• [WHAT TO PRODUCE]: Search the records for the string "Christ" and return each line that has it.

• [INPUT]:
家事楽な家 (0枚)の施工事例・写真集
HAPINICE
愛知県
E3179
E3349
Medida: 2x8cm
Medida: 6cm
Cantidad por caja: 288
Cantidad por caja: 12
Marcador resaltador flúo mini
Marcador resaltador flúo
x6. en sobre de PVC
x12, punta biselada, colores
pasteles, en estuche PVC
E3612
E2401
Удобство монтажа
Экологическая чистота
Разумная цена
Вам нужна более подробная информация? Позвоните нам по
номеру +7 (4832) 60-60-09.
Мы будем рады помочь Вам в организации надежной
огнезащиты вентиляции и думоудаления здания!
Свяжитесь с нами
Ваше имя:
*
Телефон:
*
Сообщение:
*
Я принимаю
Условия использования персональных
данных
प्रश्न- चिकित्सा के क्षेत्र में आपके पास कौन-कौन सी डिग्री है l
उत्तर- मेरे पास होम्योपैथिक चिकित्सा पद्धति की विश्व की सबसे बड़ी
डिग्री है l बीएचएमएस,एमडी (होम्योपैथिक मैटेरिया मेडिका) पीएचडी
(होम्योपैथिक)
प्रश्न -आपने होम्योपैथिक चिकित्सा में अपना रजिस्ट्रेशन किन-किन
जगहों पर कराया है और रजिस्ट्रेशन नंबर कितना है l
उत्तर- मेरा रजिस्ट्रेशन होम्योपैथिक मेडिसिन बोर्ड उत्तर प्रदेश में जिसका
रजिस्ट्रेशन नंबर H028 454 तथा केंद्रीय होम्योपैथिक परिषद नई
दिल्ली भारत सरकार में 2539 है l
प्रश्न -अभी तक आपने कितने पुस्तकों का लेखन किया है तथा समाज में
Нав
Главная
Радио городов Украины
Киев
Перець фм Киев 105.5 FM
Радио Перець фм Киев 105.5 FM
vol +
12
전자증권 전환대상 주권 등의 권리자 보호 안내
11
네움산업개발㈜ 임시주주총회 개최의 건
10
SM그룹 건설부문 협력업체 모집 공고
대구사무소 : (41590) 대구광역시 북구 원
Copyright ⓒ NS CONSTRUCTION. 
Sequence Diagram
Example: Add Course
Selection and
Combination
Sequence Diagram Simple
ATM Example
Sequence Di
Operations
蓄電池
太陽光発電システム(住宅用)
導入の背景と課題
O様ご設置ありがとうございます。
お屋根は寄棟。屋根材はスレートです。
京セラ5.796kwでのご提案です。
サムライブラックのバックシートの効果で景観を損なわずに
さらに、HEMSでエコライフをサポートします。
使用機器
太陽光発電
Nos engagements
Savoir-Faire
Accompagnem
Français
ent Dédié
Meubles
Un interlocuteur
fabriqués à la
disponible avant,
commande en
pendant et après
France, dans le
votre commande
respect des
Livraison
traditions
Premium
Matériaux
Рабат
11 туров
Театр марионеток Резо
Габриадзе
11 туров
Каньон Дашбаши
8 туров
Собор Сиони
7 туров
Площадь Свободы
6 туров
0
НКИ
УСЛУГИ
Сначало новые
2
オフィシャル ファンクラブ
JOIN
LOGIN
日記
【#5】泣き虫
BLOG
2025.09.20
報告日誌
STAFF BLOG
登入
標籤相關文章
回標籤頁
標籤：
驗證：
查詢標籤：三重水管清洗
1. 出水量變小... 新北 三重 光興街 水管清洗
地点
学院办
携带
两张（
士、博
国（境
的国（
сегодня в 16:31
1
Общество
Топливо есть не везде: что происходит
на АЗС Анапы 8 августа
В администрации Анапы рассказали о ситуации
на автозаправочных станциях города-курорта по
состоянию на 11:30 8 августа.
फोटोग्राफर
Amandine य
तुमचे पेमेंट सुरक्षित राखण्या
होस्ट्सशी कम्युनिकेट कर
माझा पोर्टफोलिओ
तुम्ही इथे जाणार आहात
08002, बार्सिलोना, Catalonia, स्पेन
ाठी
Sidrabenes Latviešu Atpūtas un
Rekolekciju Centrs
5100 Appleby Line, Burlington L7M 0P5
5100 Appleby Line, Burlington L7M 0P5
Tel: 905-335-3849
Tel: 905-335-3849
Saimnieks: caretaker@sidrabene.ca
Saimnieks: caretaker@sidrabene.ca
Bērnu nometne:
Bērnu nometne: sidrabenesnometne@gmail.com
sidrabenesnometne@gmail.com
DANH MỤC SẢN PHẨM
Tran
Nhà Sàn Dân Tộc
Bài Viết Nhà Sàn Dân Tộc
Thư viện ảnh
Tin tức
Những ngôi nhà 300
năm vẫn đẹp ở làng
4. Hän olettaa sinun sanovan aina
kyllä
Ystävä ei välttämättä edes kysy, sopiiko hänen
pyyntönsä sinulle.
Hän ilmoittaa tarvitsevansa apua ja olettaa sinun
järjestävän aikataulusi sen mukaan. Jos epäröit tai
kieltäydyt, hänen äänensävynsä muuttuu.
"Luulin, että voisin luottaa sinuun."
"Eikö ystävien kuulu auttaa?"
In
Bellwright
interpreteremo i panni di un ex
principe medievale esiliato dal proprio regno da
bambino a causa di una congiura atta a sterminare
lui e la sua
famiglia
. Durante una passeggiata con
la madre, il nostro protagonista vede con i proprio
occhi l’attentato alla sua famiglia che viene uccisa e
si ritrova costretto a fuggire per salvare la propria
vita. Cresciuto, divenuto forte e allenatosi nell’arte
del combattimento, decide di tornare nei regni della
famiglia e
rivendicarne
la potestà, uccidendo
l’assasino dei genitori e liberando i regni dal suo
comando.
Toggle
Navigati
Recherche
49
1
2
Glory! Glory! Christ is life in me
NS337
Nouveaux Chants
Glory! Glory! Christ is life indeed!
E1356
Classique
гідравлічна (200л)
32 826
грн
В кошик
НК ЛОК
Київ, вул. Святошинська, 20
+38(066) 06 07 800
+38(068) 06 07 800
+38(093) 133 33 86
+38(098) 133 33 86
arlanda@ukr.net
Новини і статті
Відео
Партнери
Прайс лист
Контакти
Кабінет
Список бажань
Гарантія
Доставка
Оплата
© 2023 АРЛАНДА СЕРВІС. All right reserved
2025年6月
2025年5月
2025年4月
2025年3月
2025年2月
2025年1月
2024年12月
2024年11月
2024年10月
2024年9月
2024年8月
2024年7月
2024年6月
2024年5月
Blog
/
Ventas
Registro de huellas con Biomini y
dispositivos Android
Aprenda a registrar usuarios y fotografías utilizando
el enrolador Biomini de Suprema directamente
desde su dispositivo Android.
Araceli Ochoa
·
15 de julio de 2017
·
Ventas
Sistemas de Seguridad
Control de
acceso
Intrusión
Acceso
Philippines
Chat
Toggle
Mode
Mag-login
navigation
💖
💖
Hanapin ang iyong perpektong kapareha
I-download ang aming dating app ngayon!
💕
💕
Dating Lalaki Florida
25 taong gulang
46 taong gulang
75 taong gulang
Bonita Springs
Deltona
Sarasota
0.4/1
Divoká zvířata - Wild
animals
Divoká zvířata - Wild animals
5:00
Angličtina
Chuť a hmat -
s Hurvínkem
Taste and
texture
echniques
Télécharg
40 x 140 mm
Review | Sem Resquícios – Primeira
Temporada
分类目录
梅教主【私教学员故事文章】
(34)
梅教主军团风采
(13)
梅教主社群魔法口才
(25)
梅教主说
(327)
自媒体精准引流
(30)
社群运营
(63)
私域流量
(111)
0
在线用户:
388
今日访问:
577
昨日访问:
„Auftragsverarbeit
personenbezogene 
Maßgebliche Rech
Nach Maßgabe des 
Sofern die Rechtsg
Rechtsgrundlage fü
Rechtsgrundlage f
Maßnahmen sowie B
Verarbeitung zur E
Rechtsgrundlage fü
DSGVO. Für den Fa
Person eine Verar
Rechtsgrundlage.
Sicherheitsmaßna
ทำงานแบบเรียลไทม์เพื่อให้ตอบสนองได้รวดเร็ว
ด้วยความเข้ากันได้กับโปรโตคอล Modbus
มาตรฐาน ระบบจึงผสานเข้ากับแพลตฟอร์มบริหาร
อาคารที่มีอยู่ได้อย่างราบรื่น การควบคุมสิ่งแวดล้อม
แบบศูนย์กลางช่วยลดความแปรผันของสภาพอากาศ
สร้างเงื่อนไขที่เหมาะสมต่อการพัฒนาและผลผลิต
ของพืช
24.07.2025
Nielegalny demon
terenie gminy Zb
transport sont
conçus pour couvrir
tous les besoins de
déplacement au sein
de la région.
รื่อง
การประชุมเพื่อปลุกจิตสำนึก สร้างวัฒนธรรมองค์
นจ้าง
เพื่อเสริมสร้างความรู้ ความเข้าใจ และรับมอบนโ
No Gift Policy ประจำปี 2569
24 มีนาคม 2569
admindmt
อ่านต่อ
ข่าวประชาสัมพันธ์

• [OUTPUT OF THE EXERCISE]:
Glory! Glory! Christ is life in me
Glory! Glory! Christ is life indeed!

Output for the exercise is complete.